You may be asked to hold your breath for 10 to 15 seconds at a time while the technician takes pictures of your heart. Researchers are studying ways that will allow someone having a cardiac MRI to breathe freely during the exam, while achieving the same image quality.
The one event responsible for putting "superconductors" into the American lexicon was the Superconducting Super-Collider project planned for construction in Ellis county, Texas. Congress cancelled the effort in 1993. The high-energy collider would never have been possible without superconductors. CERN, a consortium of several European nations, is doing something similar with its Large Hadron Collider (LHC) along the Franco-Swiss border. The proton-antiproton collider was at Fermilab. This was the first collider facility to use superconducting magnets.

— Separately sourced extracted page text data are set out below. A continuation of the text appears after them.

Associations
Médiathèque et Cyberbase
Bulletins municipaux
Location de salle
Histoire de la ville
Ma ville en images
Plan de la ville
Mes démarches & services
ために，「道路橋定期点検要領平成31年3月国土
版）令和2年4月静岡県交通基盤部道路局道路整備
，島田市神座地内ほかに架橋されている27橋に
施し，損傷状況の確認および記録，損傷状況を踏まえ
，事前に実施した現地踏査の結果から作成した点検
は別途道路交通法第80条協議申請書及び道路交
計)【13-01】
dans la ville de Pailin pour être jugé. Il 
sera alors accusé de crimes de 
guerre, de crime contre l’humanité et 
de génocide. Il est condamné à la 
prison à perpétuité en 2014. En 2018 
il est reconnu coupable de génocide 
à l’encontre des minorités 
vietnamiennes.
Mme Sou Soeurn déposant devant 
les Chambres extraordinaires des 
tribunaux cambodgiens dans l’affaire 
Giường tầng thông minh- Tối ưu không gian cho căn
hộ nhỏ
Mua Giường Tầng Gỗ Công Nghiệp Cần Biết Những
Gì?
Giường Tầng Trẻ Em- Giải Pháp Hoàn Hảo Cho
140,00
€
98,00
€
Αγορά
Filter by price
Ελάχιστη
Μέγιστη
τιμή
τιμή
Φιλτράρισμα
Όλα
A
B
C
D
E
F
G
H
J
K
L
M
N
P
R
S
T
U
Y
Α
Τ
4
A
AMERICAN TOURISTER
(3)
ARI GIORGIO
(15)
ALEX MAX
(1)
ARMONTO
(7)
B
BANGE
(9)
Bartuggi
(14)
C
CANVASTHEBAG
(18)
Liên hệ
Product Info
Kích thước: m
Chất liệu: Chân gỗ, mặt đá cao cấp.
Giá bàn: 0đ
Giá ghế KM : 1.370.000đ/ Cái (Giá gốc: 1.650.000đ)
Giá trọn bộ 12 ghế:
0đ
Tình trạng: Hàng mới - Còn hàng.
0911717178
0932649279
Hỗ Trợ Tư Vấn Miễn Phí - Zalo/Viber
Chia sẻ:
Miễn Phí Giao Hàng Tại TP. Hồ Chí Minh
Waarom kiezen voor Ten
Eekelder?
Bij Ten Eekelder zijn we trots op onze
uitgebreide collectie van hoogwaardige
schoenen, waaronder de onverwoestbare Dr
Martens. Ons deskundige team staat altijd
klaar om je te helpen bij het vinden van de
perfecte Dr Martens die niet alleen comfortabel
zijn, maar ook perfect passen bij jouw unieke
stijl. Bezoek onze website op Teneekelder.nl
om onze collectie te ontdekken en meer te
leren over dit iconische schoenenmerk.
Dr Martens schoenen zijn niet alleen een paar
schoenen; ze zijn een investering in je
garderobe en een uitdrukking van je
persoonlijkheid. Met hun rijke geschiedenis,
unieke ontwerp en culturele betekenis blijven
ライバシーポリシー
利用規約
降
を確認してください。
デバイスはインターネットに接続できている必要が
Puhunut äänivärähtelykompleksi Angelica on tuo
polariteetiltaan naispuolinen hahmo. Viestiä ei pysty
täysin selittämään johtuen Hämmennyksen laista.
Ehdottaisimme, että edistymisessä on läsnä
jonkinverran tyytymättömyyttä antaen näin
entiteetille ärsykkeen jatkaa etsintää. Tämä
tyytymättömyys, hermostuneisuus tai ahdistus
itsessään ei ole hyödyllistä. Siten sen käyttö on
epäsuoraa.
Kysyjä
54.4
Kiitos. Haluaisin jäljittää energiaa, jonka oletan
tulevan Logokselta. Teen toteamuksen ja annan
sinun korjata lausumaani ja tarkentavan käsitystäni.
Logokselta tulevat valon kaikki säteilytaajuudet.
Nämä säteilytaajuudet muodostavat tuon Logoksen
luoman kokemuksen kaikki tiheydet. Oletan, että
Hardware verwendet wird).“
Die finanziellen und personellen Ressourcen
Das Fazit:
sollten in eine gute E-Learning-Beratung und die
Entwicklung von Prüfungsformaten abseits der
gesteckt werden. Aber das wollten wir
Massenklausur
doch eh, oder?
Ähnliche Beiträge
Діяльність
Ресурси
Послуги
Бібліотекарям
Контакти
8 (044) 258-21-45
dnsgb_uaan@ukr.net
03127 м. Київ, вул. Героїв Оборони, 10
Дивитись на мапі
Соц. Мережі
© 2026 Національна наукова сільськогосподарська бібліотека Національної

According to Superconductors.org ...
Electric generators made with superconducting wire are far more efficient than conventional generators wound with copper wire. In fact, their efficiency is above 99% and their size about half that of conventional generators. These facts make them very lucrative ventures for power utilities.
Other commercial power projects in the works that employ superconductor technology include energy storage to enhance power stability. American Superconductor Corp. received an order from Alliant Energy in late March 2000 to install a Distributed Superconducting Magnetic Energy Storage System (D-SMES) in Wisconsin.

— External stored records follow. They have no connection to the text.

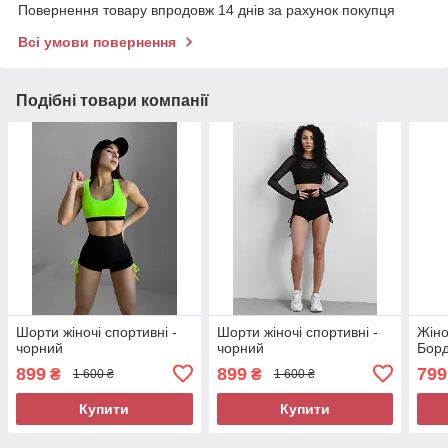
Повернення товару впродовж 14 днів за рахунок покупця
Всі умови повернення
Подібні товари компанії
Шорти жіночі спортивні -
Шорти жіночі спортивні -
Жіно
чорний
чорний
Бор
899
899
799
₴
₴
1 600 ₴
1 600 ₴
Купити
Купити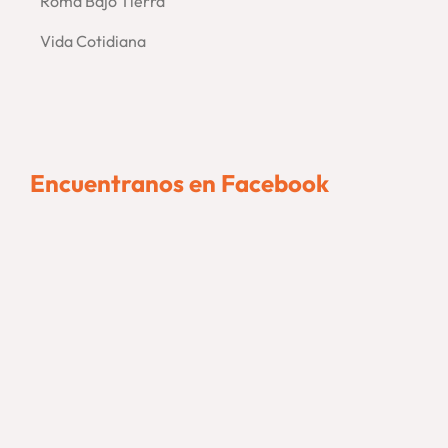
Roma Bajo Tierra
Vida Cotidiana
Encuentranos en Facebook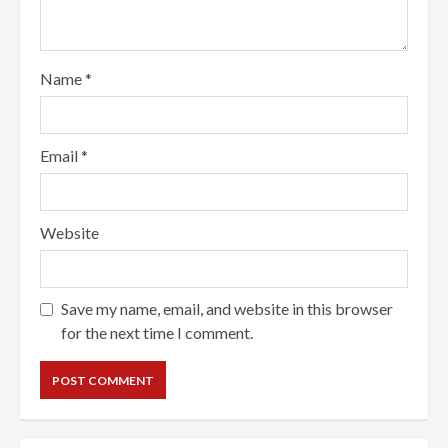
Name
*
Email
*
Website
Save my name, email, and website in this browser
for the next time I comment.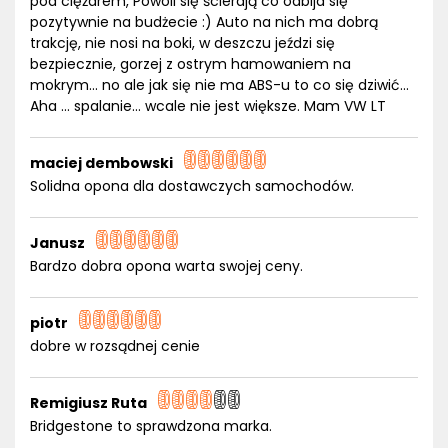
pod ciężarem, Powoli się ścierają co odbija się
pozytywnie na budżecie :) Auto na nich ma dobrą
trakcję, nie nosi na boki, w deszczu jeździ się
bezpiecznie, gorzej z ostrym hamowaniem na
mokrym... no ale jak się nie ma ABS-u to co się dziwić...
Aha ... spalanie... wcale nie jest większe. Mam VW LT
maciej dembowski
Solidna opona dla dostawczych samochodów.
Janusz
Bardzo dobra opona warta swojej ceny.
piotr
dobre w rozsądnej cenie
Remigiusz Ruta
Bridgestone to sprawdzona marka.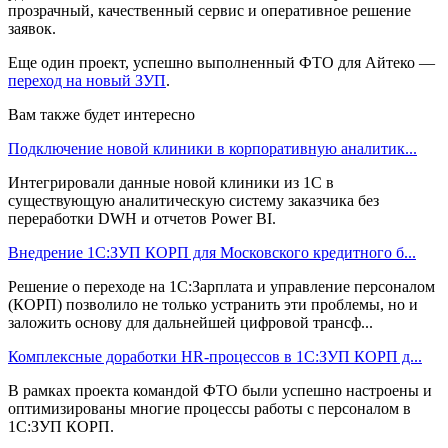
прозрачный, качественный сервис и оперативное решение
заявок.
Еще один проект, успешно выполненный ФТО для Айтеко —
переход на новый ЗУП
.
Вам также будет интересно
Подключение новой клиники в корпоративную аналитик...
Интегрировали данные новой клиники из 1С в
существующую аналитическую систему заказчика без
переработки DWH и отчетов Power BI.
Внедрение 1С:ЗУП КОРП для Московского кредитного б...
Решение о переходе на 1С:Зарплата и управление персоналом
(КОРП) позволило не только устранить эти проблемы, но и
заложить основу для дальнейшей цифровой трансф...
Комплексные доработки HR-процессов в 1С:ЗУП КОРП д...
В рамках проекта командой ФТО были успешно настроены и
оптимизированы многие процессы работы с персоналом в
1С:ЗУП КОРП.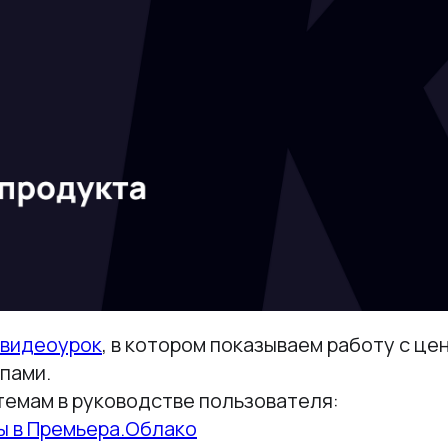
видеоурок
, в котором показываем работу с ц
пами.
темам в руководстве пользователя:
ы в Премьера.Облако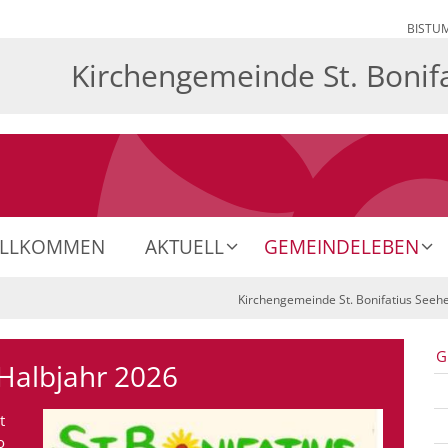
BISTU
Kirchengemeinde St. Bonif
ILLKOMMEN
AKTUELL
GEMEINDELEBEN
Kirchengemeinde St. Bonifatius See
G
Halbjahr 2026
t
o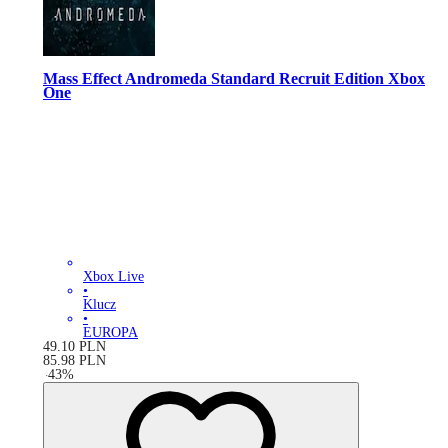
Mass Effect Andromeda Standard Recruit Edition Xbox
One
Xbox Live
•
Klucz
•
EUROPA
49.10
PLN
85.98
PLN
-
43
%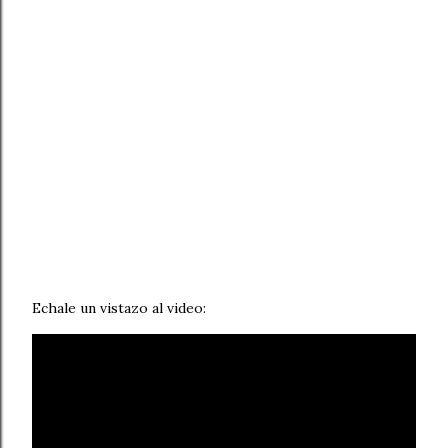
Echale un vistazo al video: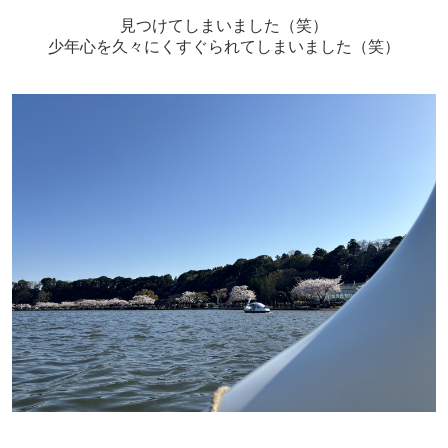
見つけてしまいました（笑）
少年心を久々にくすぐられてしまいました（笑）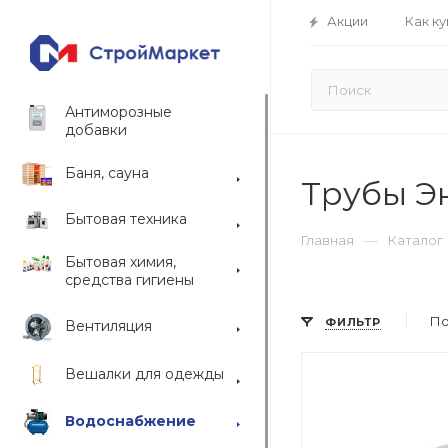
Акции
Как ку
Антиморозные
добавки
Баня, сауна
Трубы Э
Бытовая техника
—
Главная
Каталог
Бытовая химия,
средства гигиены
По
ФИЛЬТР
Вентиляция
Вешалки для одежды
Водоснабжение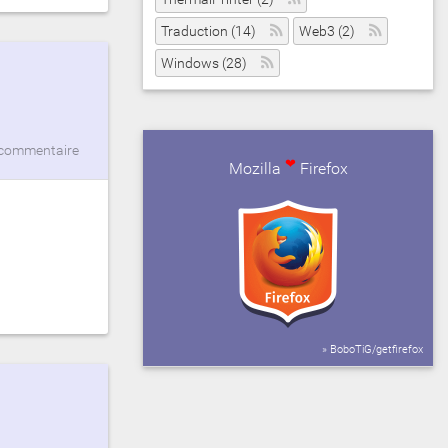
Traduction (14)
Web3 (2)
Windows (28)
commentaire
❤
Mozilla
Firefox
» BoboTiG/getfirefox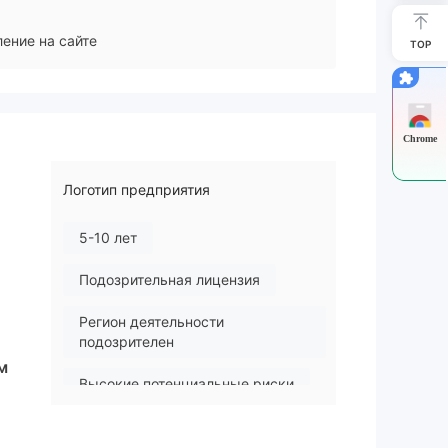
ение на сайте
TOP
Chrome
Логотип предприятия
5-10 лет
Подозрительная лицензия
Регион деятельности
подозрителен
м
Высокие потенциальные риски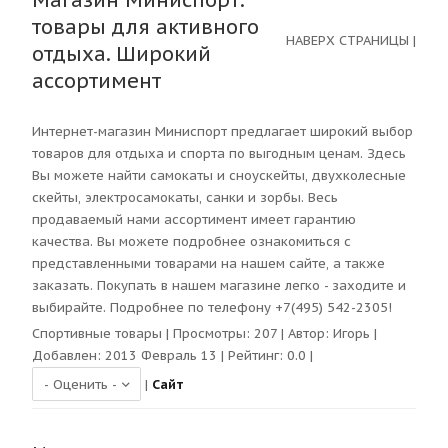
Магазин Миниспорт:
товары для активного
НАВЕРХ СТРАНИЦЫ
|
отдыха. Широкий
ассортимент
Интернет-магазин Миниспорт предлагает широкий выбор
товаров для отдыха и спорта по выгодным ценам. Здесь
Вы можете найти самокаты и сноускейты, двухколесные
скейты, электросамокаты, санки и зорбы. Весь
продаваемый нами ассортимент имеет гарантию
качества. Вы можете подробнее ознакомиться с
представленными товарами на нашем сайте, а также
заказать. Покупать в нашем магазине легко - заходите и
выбирайте. Подробнее по телефону +7(495) 542-2305!
Спортивные товары
| Просмотры:
207
| Автор:
Игорь
|
Добавлен: 2013 Февраль 13 | Рейтинг:
0.0
|
|
Сайт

Recently, power utilities have also begun to use superconductor-based transformers and "fault limiters". The Swiss-Swedish company ABB was the first to connect a superconducting transformer to a utility power network in March of 1997. Fault limiters respond in just thousandths of a second to limit tens of thousands of amperes of current. Both the US and Japan have plans to replace underground copper power cables with superconducting cable-in-conduit cooled with liquid nitrogen. By doing this, more current can be routed through existing cable tunnels. In one instance 250 pounds of superconducting wire replaced 18,000 pounds of vintage copper wire, making it over 7000% more space-efficient.
An ideal application for superconductors is to employ them in the transmission of commercial power to cities. However, due to the high cost and impracticality of cooling miles of superconducting wire to cryogenic temperatures, this has only happened with short "test runs". In May of 2001 some 150,000 residents of Copenhagen, Denmark, began receiving their electricity through HTS (high-temperature superconducting) material. That cable was only 30 meters long, but proved adequate for testing purposes.
There are many more areas of research and application under development in superconductivity. It is an exciting field rich in potential. Several Nobel Prizes have been awarded for work related to the field.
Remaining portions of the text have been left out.